# [DATA SHOWN]
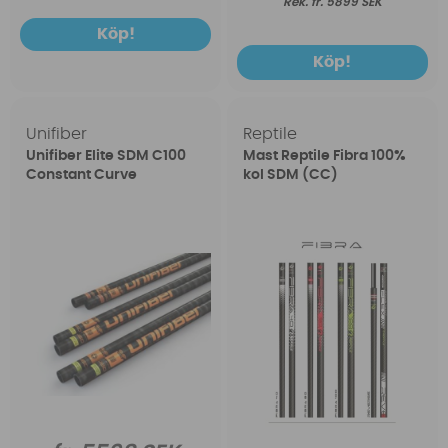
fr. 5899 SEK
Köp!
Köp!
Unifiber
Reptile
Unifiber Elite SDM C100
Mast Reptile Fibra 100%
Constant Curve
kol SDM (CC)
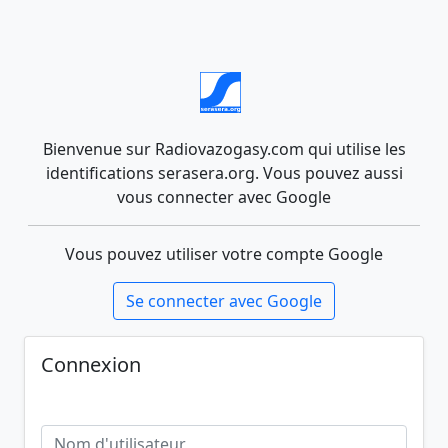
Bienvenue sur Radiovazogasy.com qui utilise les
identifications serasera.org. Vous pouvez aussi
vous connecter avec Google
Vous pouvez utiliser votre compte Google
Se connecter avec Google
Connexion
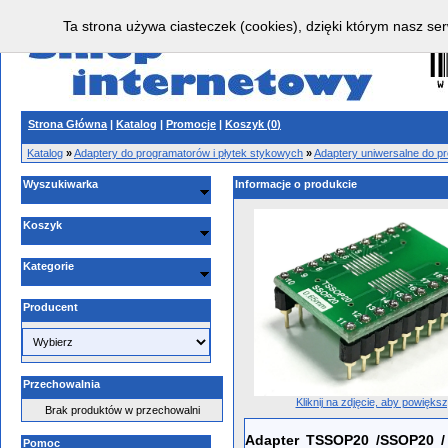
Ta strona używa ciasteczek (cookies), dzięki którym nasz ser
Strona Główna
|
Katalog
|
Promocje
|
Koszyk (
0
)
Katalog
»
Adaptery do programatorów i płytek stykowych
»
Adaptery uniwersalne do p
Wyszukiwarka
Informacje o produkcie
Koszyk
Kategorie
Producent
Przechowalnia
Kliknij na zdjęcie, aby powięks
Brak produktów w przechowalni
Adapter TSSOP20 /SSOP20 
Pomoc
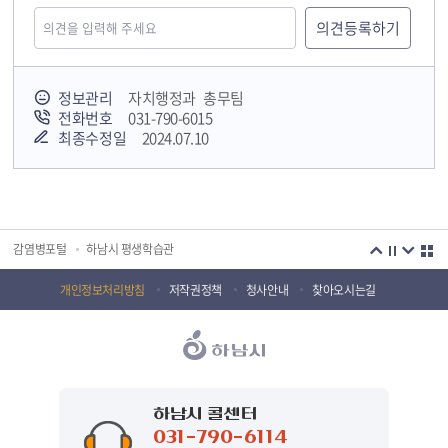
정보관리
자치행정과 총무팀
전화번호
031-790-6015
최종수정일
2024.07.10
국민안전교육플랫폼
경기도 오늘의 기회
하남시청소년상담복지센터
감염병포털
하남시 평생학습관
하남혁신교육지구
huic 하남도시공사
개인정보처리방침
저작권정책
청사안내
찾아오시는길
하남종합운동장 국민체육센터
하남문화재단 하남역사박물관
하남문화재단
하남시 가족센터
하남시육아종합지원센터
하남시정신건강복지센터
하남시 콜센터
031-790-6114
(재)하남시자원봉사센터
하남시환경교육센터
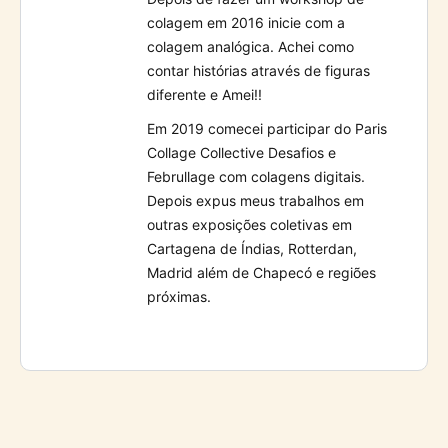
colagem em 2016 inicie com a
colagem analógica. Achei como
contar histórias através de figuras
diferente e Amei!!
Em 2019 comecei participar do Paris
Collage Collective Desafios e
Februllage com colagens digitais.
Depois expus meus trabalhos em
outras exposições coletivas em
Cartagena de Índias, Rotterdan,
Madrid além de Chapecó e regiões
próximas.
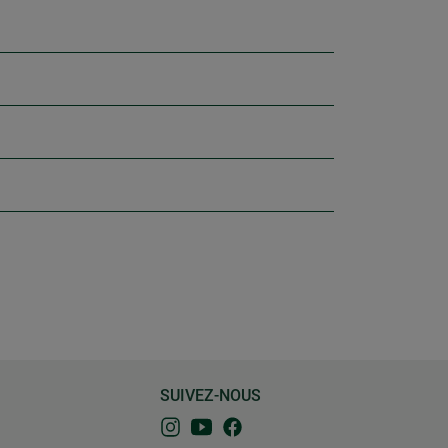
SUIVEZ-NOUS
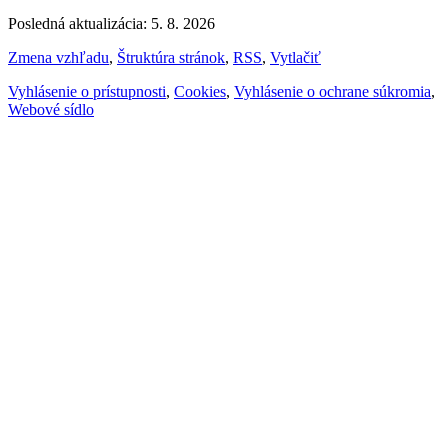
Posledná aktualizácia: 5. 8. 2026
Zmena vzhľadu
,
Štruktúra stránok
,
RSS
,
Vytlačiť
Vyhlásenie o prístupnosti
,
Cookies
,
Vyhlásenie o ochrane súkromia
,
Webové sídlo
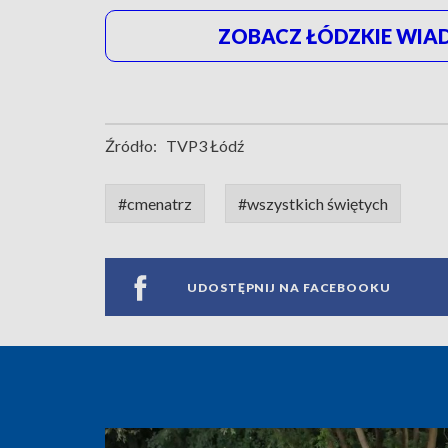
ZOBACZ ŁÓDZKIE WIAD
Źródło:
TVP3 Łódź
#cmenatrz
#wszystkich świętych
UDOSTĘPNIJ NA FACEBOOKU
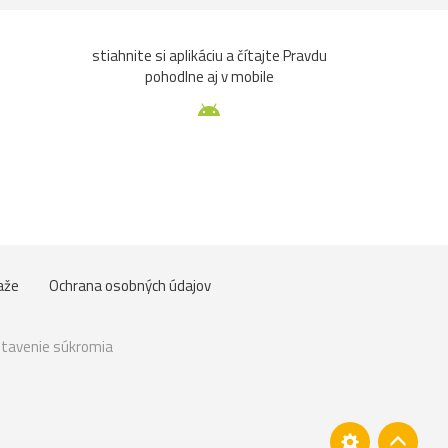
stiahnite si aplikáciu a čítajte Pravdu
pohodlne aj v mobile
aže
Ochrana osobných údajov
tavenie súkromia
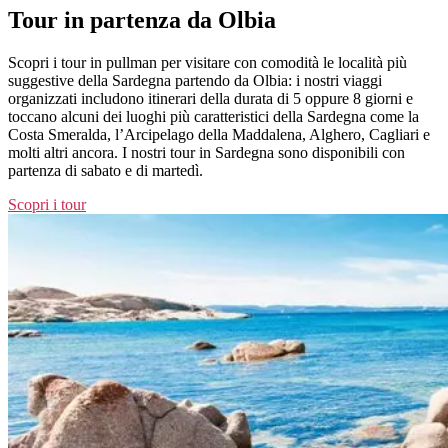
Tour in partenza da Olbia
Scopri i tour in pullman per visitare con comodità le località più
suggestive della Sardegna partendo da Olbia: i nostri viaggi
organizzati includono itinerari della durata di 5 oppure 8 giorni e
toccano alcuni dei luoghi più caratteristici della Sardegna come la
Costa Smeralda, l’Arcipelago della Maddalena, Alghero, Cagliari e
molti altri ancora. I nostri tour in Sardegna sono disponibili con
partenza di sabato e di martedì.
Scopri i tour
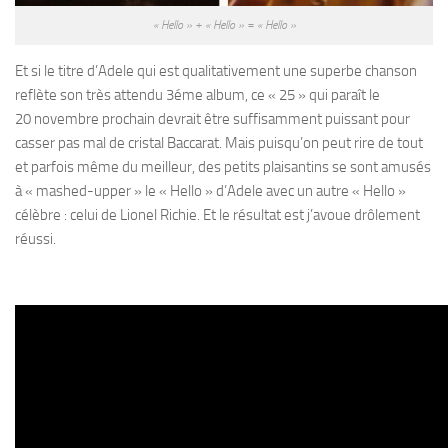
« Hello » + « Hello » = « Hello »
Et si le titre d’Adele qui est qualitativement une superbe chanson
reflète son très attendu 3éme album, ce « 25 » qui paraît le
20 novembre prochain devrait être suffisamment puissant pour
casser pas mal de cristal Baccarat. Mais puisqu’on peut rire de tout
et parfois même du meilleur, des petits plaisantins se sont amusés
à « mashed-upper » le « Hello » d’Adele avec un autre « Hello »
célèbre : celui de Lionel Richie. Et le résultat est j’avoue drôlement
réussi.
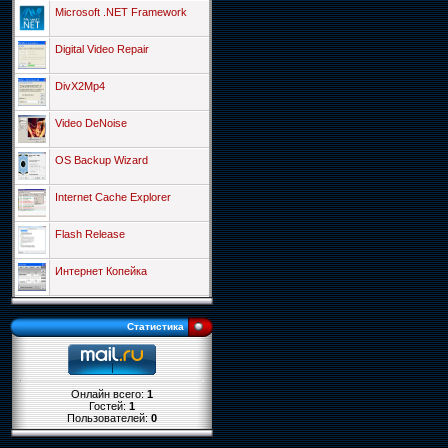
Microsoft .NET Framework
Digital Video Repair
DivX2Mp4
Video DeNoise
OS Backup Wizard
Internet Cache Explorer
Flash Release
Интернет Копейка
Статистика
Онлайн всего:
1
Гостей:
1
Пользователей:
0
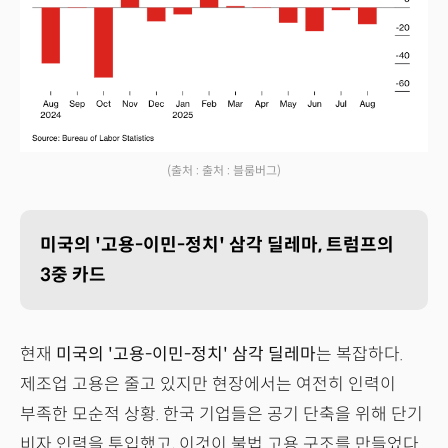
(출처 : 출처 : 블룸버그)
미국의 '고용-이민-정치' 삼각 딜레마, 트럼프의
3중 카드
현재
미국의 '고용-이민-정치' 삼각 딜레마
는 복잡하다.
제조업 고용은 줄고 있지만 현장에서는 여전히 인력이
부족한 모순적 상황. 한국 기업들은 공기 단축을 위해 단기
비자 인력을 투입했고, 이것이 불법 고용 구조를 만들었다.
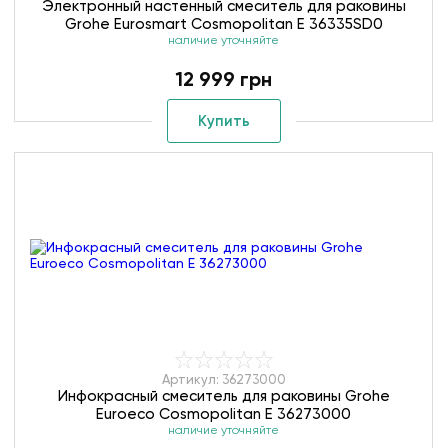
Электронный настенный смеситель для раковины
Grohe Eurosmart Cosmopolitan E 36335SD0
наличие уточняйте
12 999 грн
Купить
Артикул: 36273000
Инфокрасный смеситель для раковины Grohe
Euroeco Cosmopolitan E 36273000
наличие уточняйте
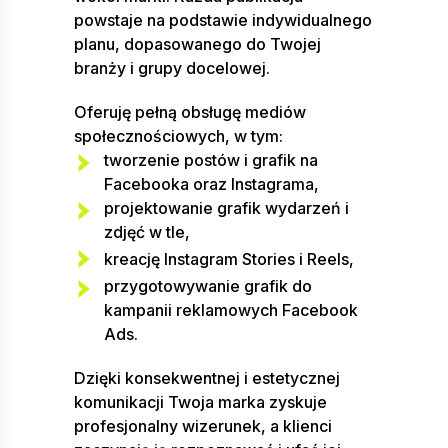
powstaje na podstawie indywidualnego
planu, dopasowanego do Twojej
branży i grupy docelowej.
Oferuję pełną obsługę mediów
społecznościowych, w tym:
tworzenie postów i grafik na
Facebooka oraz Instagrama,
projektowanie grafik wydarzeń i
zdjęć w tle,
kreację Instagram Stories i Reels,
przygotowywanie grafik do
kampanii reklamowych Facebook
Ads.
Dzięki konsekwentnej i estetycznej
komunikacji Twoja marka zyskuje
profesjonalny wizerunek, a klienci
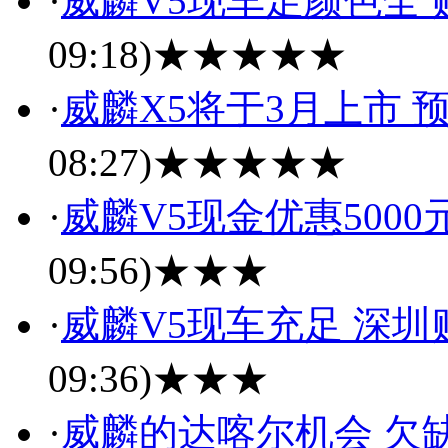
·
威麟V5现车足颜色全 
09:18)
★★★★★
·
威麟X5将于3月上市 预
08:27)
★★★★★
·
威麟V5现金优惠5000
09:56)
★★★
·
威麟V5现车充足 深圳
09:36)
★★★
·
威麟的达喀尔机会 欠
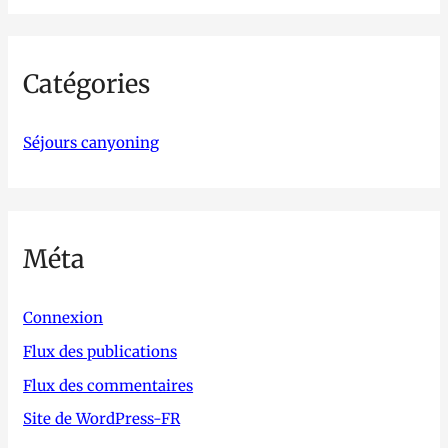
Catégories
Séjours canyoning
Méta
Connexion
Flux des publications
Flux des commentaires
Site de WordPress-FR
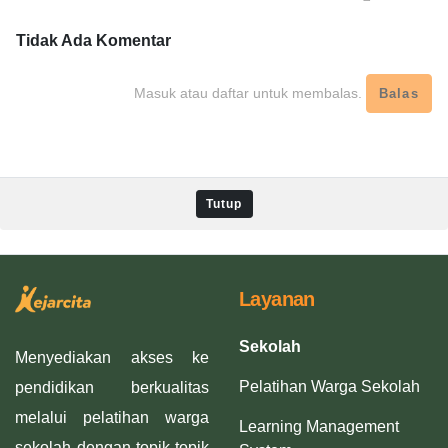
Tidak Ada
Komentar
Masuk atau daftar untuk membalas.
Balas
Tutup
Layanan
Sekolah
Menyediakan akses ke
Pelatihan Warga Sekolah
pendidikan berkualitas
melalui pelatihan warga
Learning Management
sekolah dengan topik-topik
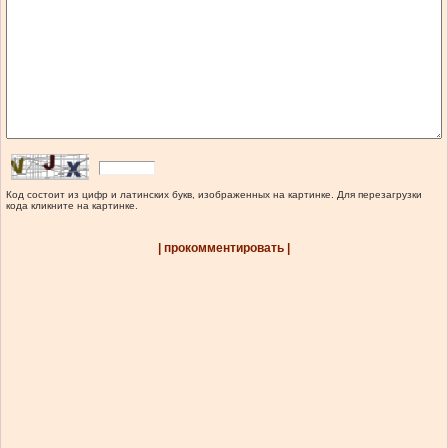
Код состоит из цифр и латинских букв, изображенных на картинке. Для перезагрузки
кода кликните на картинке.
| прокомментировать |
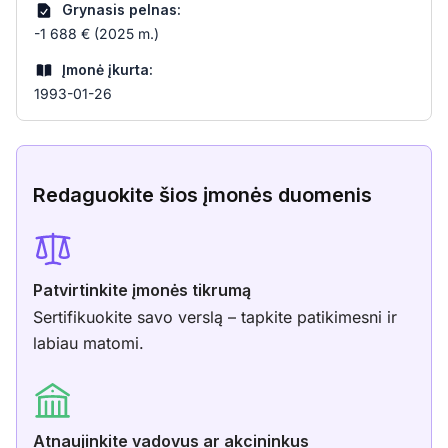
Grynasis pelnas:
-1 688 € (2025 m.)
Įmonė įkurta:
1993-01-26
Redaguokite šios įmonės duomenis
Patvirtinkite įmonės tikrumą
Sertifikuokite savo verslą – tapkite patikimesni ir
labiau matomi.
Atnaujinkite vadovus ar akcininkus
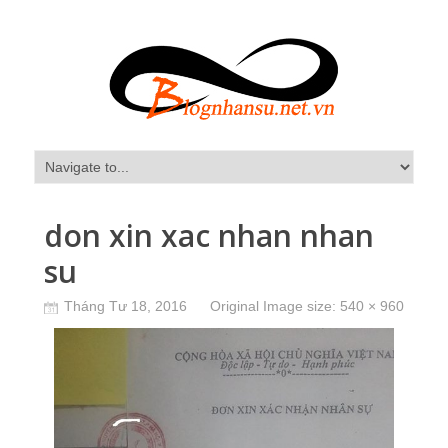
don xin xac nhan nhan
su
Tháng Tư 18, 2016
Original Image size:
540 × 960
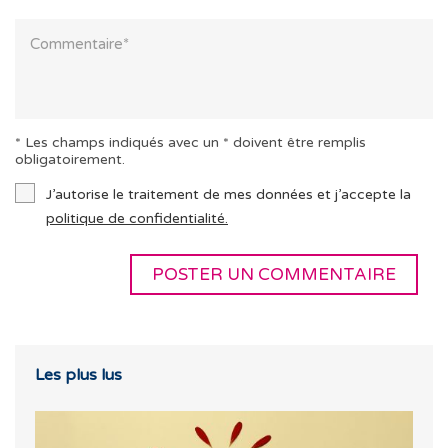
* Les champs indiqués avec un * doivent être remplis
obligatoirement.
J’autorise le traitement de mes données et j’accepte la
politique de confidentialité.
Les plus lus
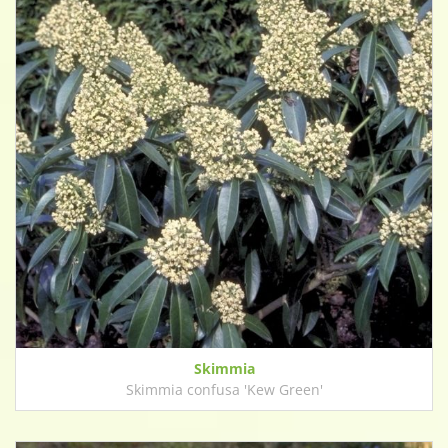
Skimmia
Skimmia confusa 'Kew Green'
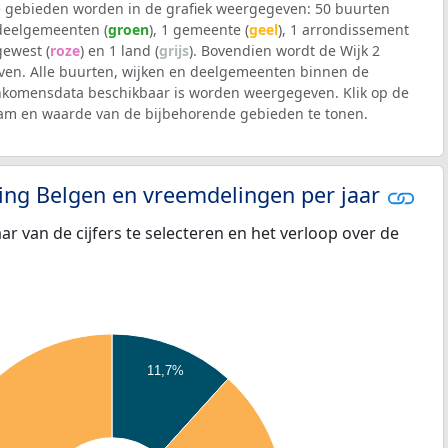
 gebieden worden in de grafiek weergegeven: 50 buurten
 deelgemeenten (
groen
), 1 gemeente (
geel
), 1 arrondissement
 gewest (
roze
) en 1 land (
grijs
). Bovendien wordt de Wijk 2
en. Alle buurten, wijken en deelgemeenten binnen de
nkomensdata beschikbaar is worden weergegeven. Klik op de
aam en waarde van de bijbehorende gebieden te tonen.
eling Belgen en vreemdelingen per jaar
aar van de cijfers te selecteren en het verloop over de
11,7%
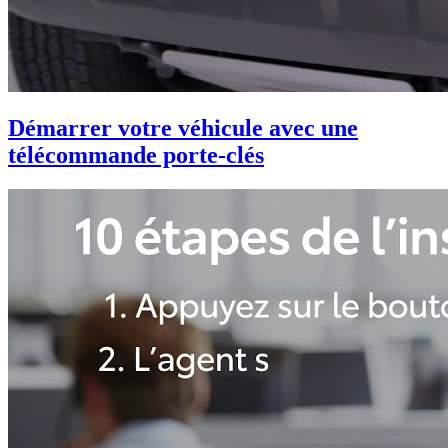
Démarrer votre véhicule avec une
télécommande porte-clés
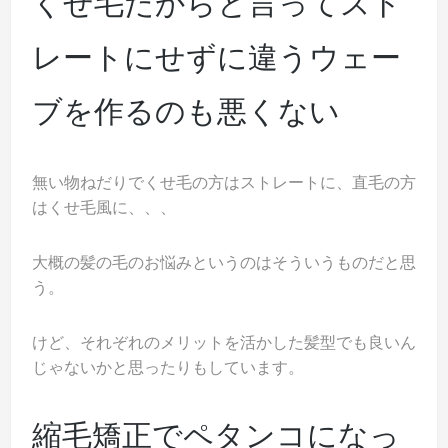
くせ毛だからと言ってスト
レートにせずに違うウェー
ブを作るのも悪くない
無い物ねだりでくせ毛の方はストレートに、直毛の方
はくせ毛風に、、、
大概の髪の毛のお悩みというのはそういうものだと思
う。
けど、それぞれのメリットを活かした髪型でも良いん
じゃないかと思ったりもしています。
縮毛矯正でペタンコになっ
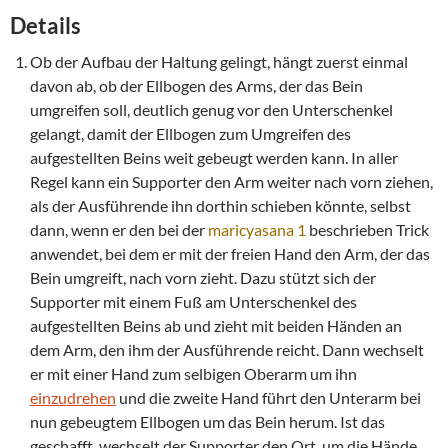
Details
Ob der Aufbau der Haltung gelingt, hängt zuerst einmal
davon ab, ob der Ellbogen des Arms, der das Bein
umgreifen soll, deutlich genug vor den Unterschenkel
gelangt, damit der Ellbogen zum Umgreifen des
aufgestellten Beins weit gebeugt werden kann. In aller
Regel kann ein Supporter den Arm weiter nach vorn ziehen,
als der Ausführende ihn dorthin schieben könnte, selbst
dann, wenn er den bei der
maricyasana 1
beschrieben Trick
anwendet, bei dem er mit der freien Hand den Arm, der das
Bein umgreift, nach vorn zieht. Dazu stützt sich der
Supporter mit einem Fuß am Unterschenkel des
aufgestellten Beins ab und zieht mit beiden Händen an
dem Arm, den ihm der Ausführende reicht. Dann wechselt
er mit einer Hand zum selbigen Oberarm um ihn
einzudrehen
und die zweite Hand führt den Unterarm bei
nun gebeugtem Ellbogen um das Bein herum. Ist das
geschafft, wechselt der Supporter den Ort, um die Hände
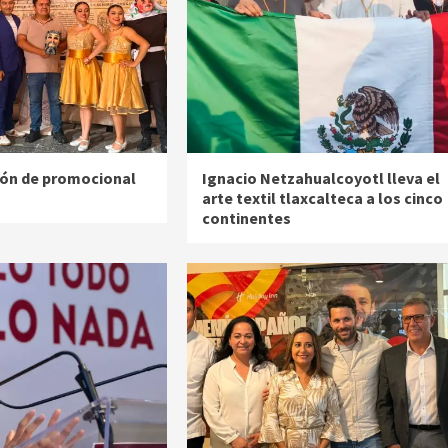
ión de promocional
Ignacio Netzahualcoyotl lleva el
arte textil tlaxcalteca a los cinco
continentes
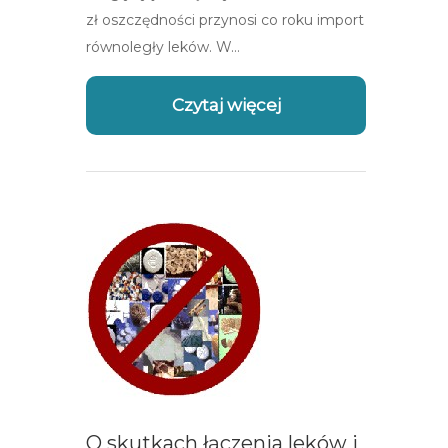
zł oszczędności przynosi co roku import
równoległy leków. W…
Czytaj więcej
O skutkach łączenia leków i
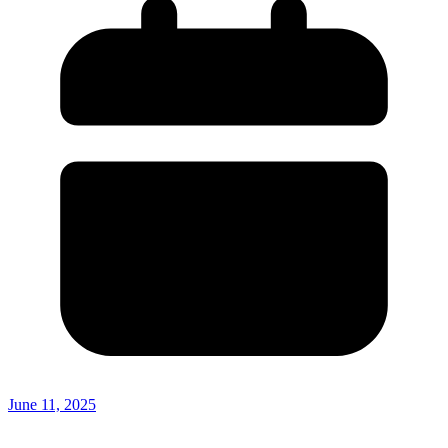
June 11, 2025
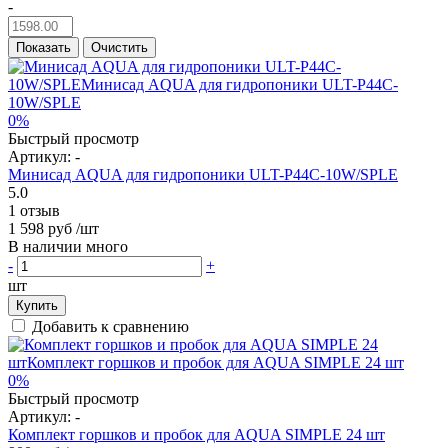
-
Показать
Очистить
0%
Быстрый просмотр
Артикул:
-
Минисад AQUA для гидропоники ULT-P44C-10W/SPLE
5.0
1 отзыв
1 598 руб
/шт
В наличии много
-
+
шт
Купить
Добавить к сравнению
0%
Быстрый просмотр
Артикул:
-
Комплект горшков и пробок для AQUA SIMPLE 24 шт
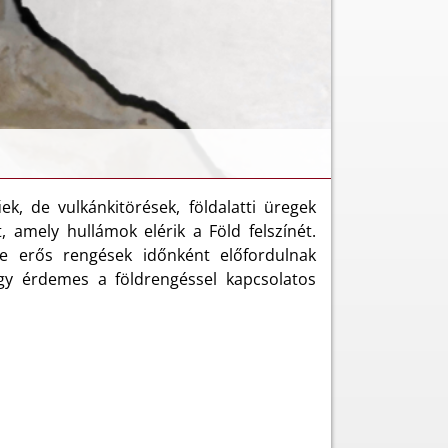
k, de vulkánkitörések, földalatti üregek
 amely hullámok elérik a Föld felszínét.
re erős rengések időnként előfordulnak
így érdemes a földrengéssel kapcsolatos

# [WHAT IS REQUIRED]
Of the entries above, how many lines hold the word "Flux"? Give back only that number.

# [OUTPUT OF THE TASK]
2